The country is bracing for civil unrest as more workers are not being paid or are losing jobs. The unspoken social contract between government and the Russian people, in which the people ceded some political freedoms in return for prosperity and consumer goods, is breaking down.

The annual dispute over how much cash-short Ukraine will pay for past and current deliveries of Russian natural gas is in full swing. Russia supplies about one-fourth of Europe’s natural gas through the Ukrainian pipeline system. In 2006, when Moscow tried to pressure Ukraine by reducing the gas feeding into Ukraine’s pipelines, shortages developed in Western Europe. Moscow already is warning the EU that this situation could occur again.

Early next year Moscow will begin shipping LNG from Sakhalin Island and thus increase the share of LNG in the world’s gas supply.
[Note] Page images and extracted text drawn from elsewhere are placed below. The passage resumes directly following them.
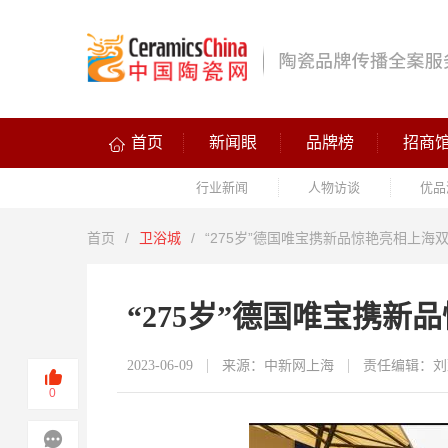
首页
新闻眼
品牌榜
招商
行业新闻
人物访谈
优品
首页
/
卫浴城
/
“275岁”德国唯宝携新品惊艳亮相上海
“275岁”德国唯宝携新
2023-06-09
来源：中新网上海
责任编辑：刘
0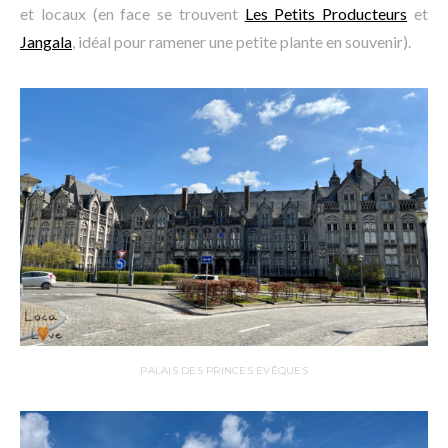
et locaux (en face se trouvent
Les Petits Producteurs
et
Jangala
, idéal pour ramener une petite plante en souvenir).
PALAIS DES PRINCES ÉVÊQUES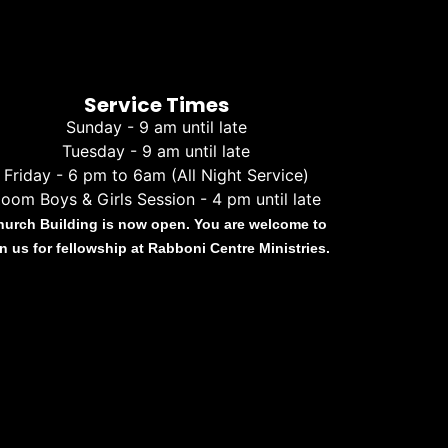
Service Times
Sunday - 9 am until late
Tuesday - 9 am until late
Friday - 6 pm to 6am (All Night Service)
oom Boys & Girls Session - 4 pm until late
hurch Building is now open. You are welcome to
in us for fellowship at Rabboni Centre Ministries.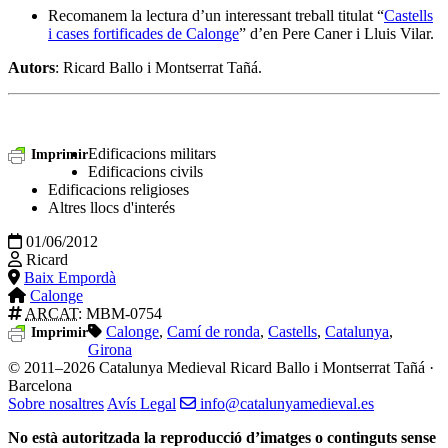
Recomanem la lectura d’un interessant treball titulat “
Castells
i cases fortificades de Calonge
” d’en Pere Caner i Lluis Vilar.
Autors
: Ricard Ballo i Montserrat Tañá.
Edificacions militars
Imprimir
Edificacions civils
Edificacions religioses
Altres llocs d'interés
01/06/2012
Ricard
Baix Empordà
Calonge
ARCAT
: MBM-0754
Calonge
,
Camí de ronda
,
Castells
,
Catalunya
,
Imprimir
Girona
© 2011–2026 Catalunya Medieval
Ricard Ballo i Montserrat Tañá ·
Barcelona
Sobre nosaltres
Avís Legal
info@catalunyamedieval.es
No està autoritzada la reproducció d’imatges o continguts sense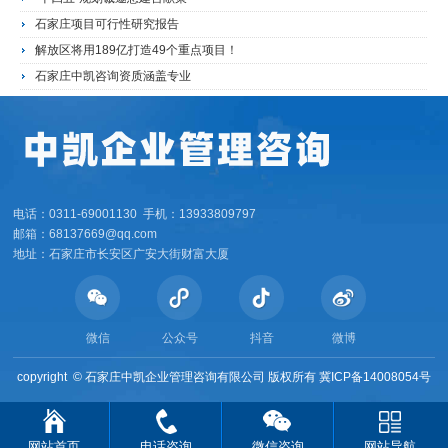
石家庄项目可行性研究报告
解放区将用189亿打造49个重点项目！
石家庄中凯咨询资质涵盖专业
电话：0311-69001130 手机：13933809797
邮箱：68137669@qq.com
地址：石家庄市长安区广安大街财富大厦
微信
公众号
抖音
微博
copyright ©
石家庄中凯企业管理咨询有限公司 版权所有
冀ICP备14008054号
网站首页
电话咨询
微信咨询
网站导航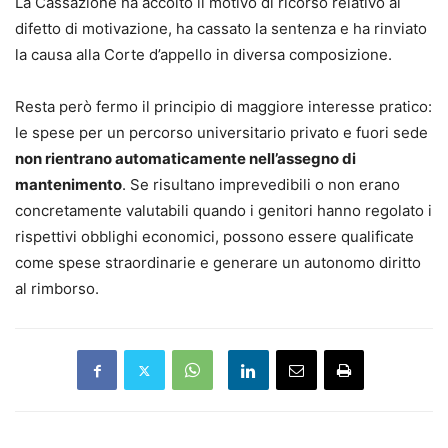
La Cassazione ha accolto il motivo di ricorso relativo al
difetto di motivazione, ha cassato la sentenza e ha rinviato
la causa alla Corte d’appello in diversa composizione.
Resta però fermo il principio di maggiore interesse pratico:
le spese per un percorso universitario privato e fuori sede
non rientrano automaticamente nell’assegno di
mantenimento
. Se risultano imprevedibili o non erano
concretamente valutabili quando i genitori hanno regolato i
rispettivi obblighi economici, possono essere qualificate
come spese straordinarie e generare un autonomo diritto
al rimborso.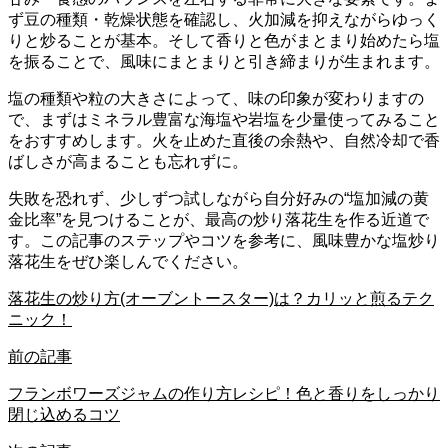
ず豆の種類・乾燥状態を確認し、火加減を抑えながらゆっく
りと炒ることが基本。そして香りと色がまとまり始めたら塩
を振ることで、風味にまとまりと引き締まりが生まれます。
塩の種類や粒の大きさによって、味の印象が変わりますの
で、まずはミネラル豊富な海塩や岩塩を少量使ってみること
をおすすめします。火を止めた直後の余熱や、自然冷却で香
ばしさが高まることも忘れずに。
失敗を恐れず、少しずつ試しながら自分好みの“塩加減の黄
金比率”を見つけることが、最高の炒り落花生を作る近道で
す。この記事のステップやコツを参考に、風味豊かな塩炒り
落花生をぜひ楽しんでください。
落花生の炒り方(オーブントースター)は？カリッと煎るテク
ニック！
前の記事
フランボワーズジャムの作り方レシピ！色と香りをしっかり
閉じ込めるコツ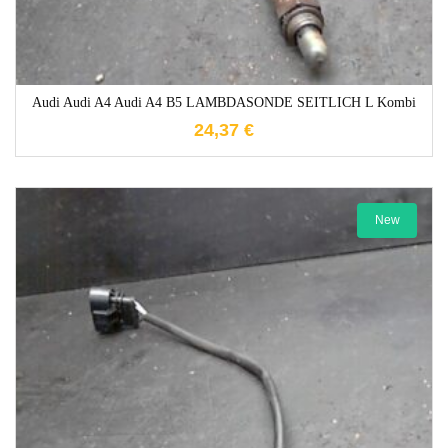
Audi Audi A4 Audi A4 B5 LAMBDASONDE SEITLICH L Kombi
24,37
€
New
1-3 Werktage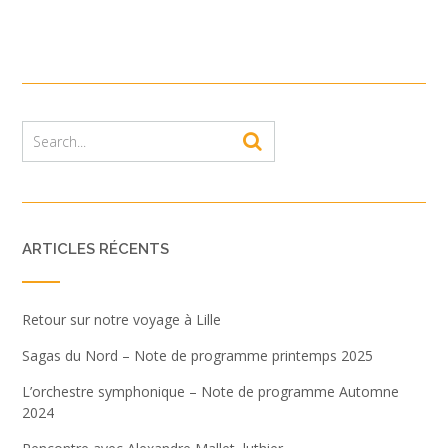
ARTICLES RÉCENTS
Retour sur notre voyage à Lille
Sagas du Nord – Note de programme printemps 2025
L’orchestre symphonique – Note de programme Automne
2024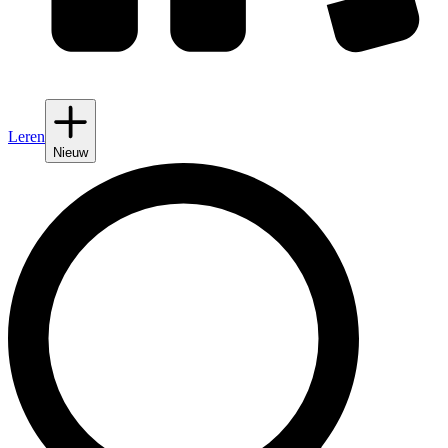
Leren
Nieuw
Last week Moscow hosted a meeting of the Gas Exporting Countries Forum that formalized the organization by adopting a charter and agreeing to set up a headquarters in Doha and hire a secretary general. Most members of the Forum deny any intention of becoming an OPEC-like cartel to control world LNG prices, but others are suspicious since OPEC too had innocuous beginnings.

Despite economic problems that may or may not turn out to be worse than those of other countries, Moscow continues to maneuver.